Saved entries
--- START ---
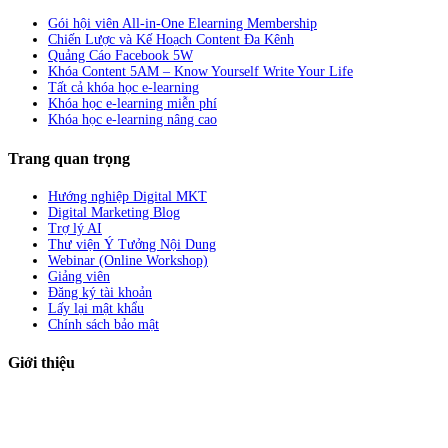
Gói hội viên All-in-One Elearning Membership
Chiến Lược và Kế Hoạch Content Đa Kênh
Quảng Cáo Facebook 5W
Khóa Content 5AM – Know Yourself Write Your Life
Tất cả khóa học e-learning
Khóa học e-learning miễn phí
Khóa học e-learning nâng cao
Trang quan trọng
Hướng nghiệp Digital MKT
Digital Marketing Blog
Trợ lý AI
Thư viện Ý Tưởng Nội Dung
Webinar (Online Workshop)
Giảng viên
Đăng ký tài khoản
Lấy lại mật khẩu
Chính sách bảo mật
Giới thiệu
ABC Digi
là nền tảng Elearning về
Fullstack Digital Marketing
cho
người mới bắt đầu có thể tự học một cách bài bản và đầy đủ.
Xem thêm…
ABC Digi
là thành viên của
Công ty TNHH Truyền Thông Và Tiếp Thị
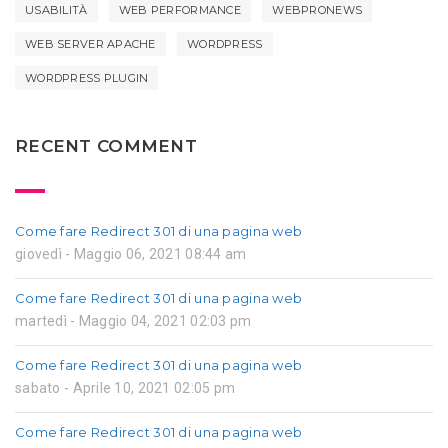
USABILITÀ
WEB PERFORMANCE
WEBPRONEWS
WEB SERVER APACHE
WORDPRESS
WORDPRESS PLUGIN
RECENT COMMENT
Come fare Redirect 301 di una pagina web
giovedì - Maggio 06, 2021 08:44 am
Come fare Redirect 301 di una pagina web
martedì - Maggio 04, 2021 02:03 pm
Come fare Redirect 301 di una pagina web
sabato - Aprile 10, 2021 02:05 pm
Come fare Redirect 301 di una pagina web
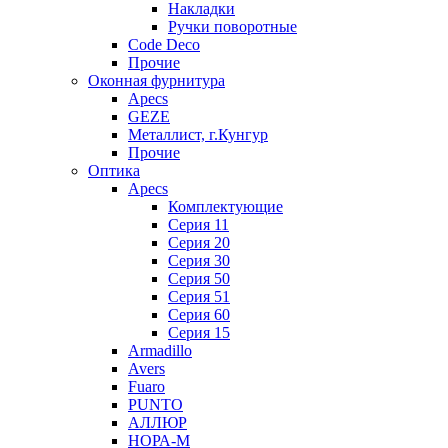
Накладки
Ручки поворотные
Code Deco
Прочие
Оконная фурнитура
Apecs
GEZE
Металлист, г.Кунгур
Прочие
Оптика
Apecs
Комплектующие
Серия 11
Серия 20
Серия 30
Серия 50
Серия 51
Серия 60
Серия 15
Armadillo
Avers
Fuaro
PUNTO
АЛЛЮР
НОРА-М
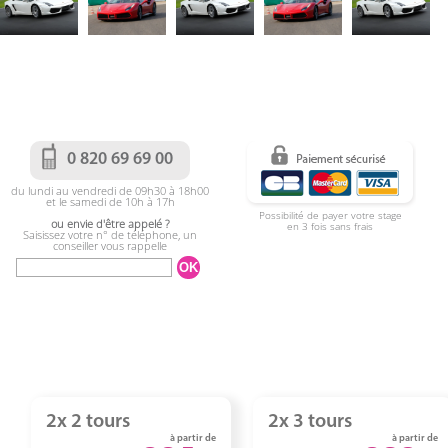
0 820 69 69 00
du lundi au vendredi de 09h30 à 18h00
et le samedi de 10h à 17h
Possibilité de payer votre stage
ou envie d'être appelé ?
en 3 fois sans frais
Saisissez votre n° de téléphone, un
conseiller vous rappelle
2x 2 tours
2x 3 tours
à partir de
à partir de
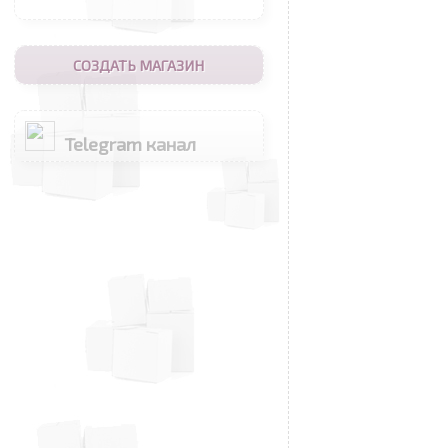
СОЗДАТЬ МАГАЗИН
Telegram канал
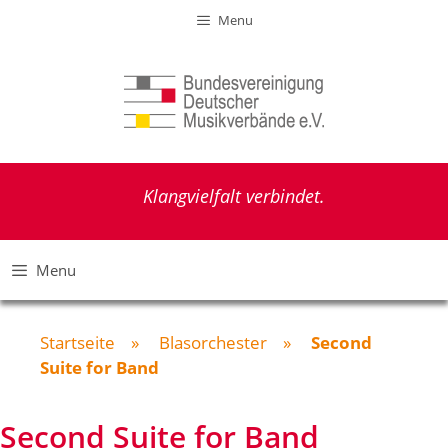
Zum
Menu
Inhalt
springen
Klangvielfalt verbindet.
Menu
Startseite
»
Blasorchester
»
Second
Suite for Band
Second Suite for Band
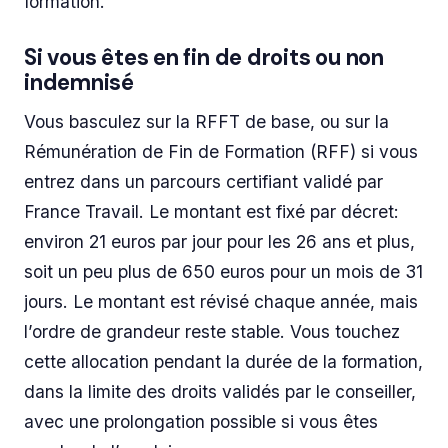
formation.
Si vous êtes en fin de droits ou non
indemnisé
Vous basculez sur la RFFT de base, ou sur la
Rémunération de Fin de Formation (RFF) si vous
entrez dans un parcours certifiant validé par
France Travail. Le montant est fixé par décret:
environ 21 euros par jour pour les 26 ans et plus,
soit un peu plus de 650 euros pour un mois de 31
jours. Le montant est révisé chaque année, mais
l’ordre de grandeur reste stable. Vous touchez
cette allocation pendant la durée de la formation,
dans la limite des droits validés par le conseiller,
avec une prolongation possible si vous êtes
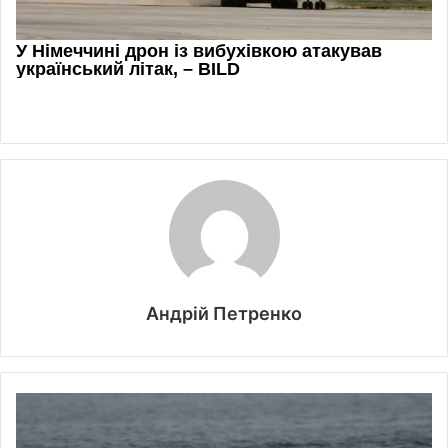
Андрій Петренко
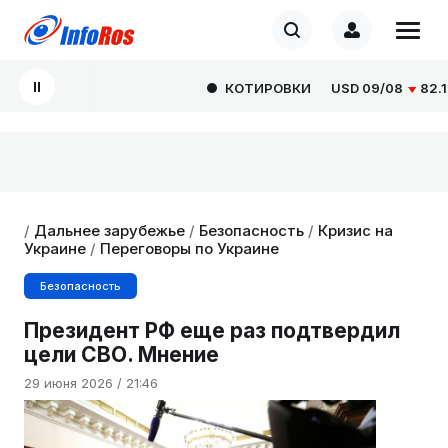
КОТИРОВКИ
USD
09/08
82.1665
/
Дальнее зарубежье
/
Безопасность
/
Кризис на
Украине
/
Переговоры по Украине
Безопасность
Президент РФ еще раз подтвердил
цели СВО. Мнение
29 июня 2026 / 21:46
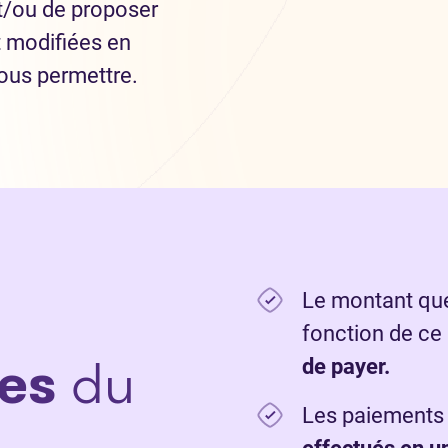
t/ou de proposer
 modifiées en
ous permettre.
Le montant que
fonction de ce
es
du
de payer.
Les paiements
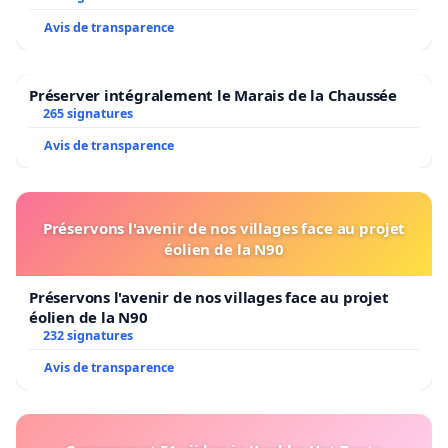
Avis de transparence
Préserver intégralement le Marais de la Chaussée
265 signatures
Avis de transparence
Préservons l'avenir de nos villages face au projet
éolien de la N90
Préservons l'avenir de nos villages face au projet
éolien de la N90
232 signatures
Avis de transparence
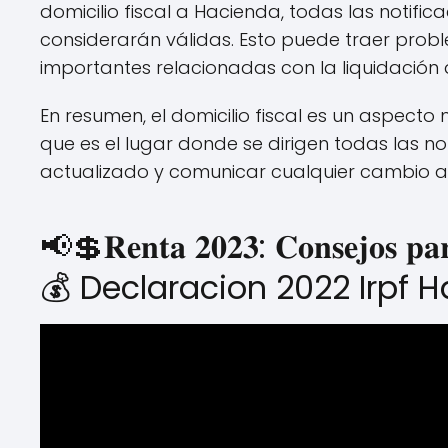
domicilio fiscal a Hacienda, todas las notific
considerarán válidas. Esto puede traer probl
importantes relacionadas con la liquidación
En resumen, el domicilio fiscal es un aspec
que es el lugar donde se dirigen todas las not
actualizado y comunicar cualquier cambio a 
📢💲𝐑𝐞𝐧𝐭𝐚 𝟐𝟎𝟐𝟑: 𝐂𝐨𝐧𝐬𝐞𝐣𝐨𝐬 𝐩
💰 Declaracion 2022 Irpf 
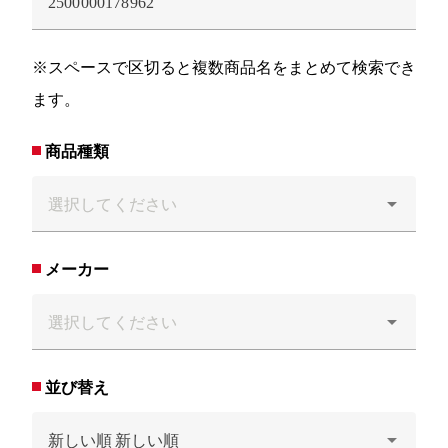
※スペースで区切ると複数商品名をまとめて検索でき
ます。
商品種類
メーカー
並び替え
新しい順
新しい順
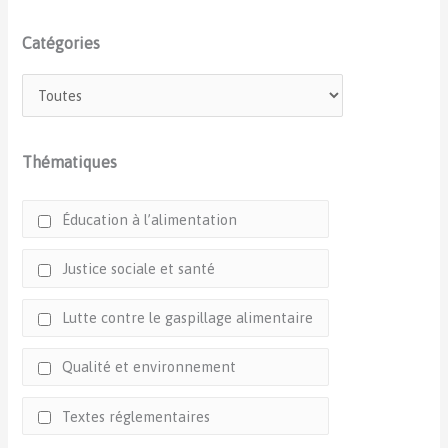
Catégories
Thématiques
Éducation à l’alimentation
Justice sociale et santé
Lutte contre le gaspillage alimentaire
Qualité et environnement
Textes réglementaires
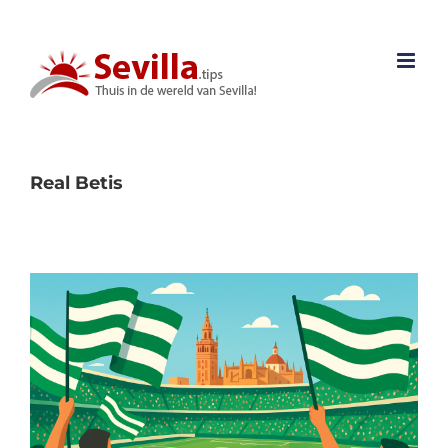
Ga
naar
inhoud
Real Betis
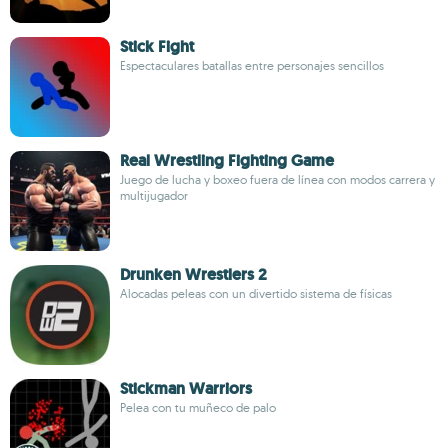
Stick Fight
Espectaculares batallas entre personajes sencillos
Real Wrestling Fighting Game
Juego de lucha y boxeo fuera de línea con modos carrera y
multijugador
Drunken Wrestlers 2
Alocadas peleas con un divertido sistema de físicas
Stickman Warriors
Pelea con tu muñeco de palo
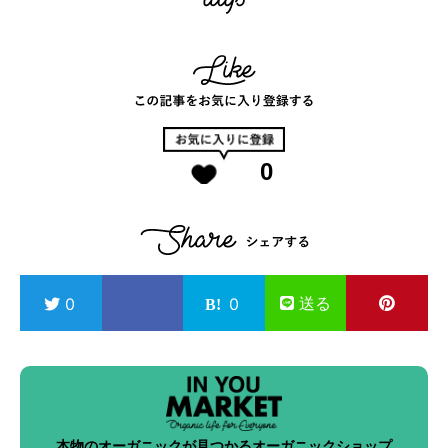
0
送る
0
0
本物のオーガニックが見つかるオーガニックショップ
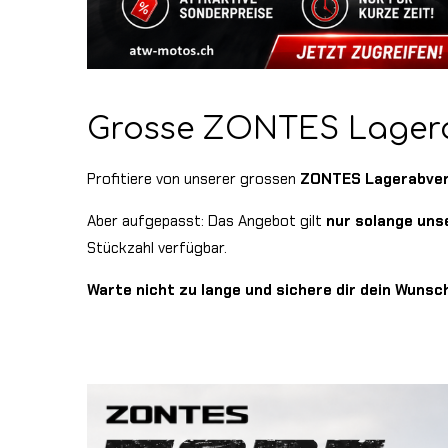
Grosse ZONTES Lagerakt
Profitiere von unserer grossen
ZONTES Lagerabver
Aber aufgepasst: Das Angebot gilt
nur solange uns
Stückzahl verfügbar.
Warte nicht zu lange und sichere dir dein Wuns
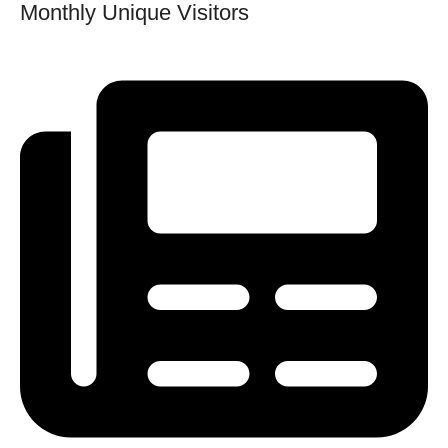
Monthly Unique Visitors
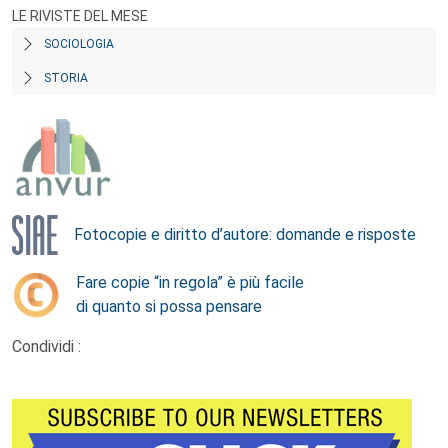
LE RIVISTE DEL MESE
SOCIOLOGIA
STORIA
Fotocopie e diritto d’autore: domande e risposte
Fare copie “in regola” è più facile
di quanto si possa pensare
Condividi :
--- END ---
• About this task: If a line falls between the first line of the records above and the line containing "Thư viện Ý Tưởng Nội Dung", inclusive, retype it exactly; leave pictures out.

• Response to this task:
Gói hội viên All-in-One Elearning Membership
Chiến Lược và Kế Hoạch Content Đa Kênh
Quảng Cáo Facebook 5W
Khóa Content 5AM – Know Yourself Write Your Life
Tất cả khóa học e-learning
Khóa học e-learning miễn phí
Khóa học e-learning nâng cao
Trang quan trọng
Hướng nghiệp Digital MKT
Digital Marketing Blog
Trợ lý AI
Thư viện Ý Tưởng Nội Dung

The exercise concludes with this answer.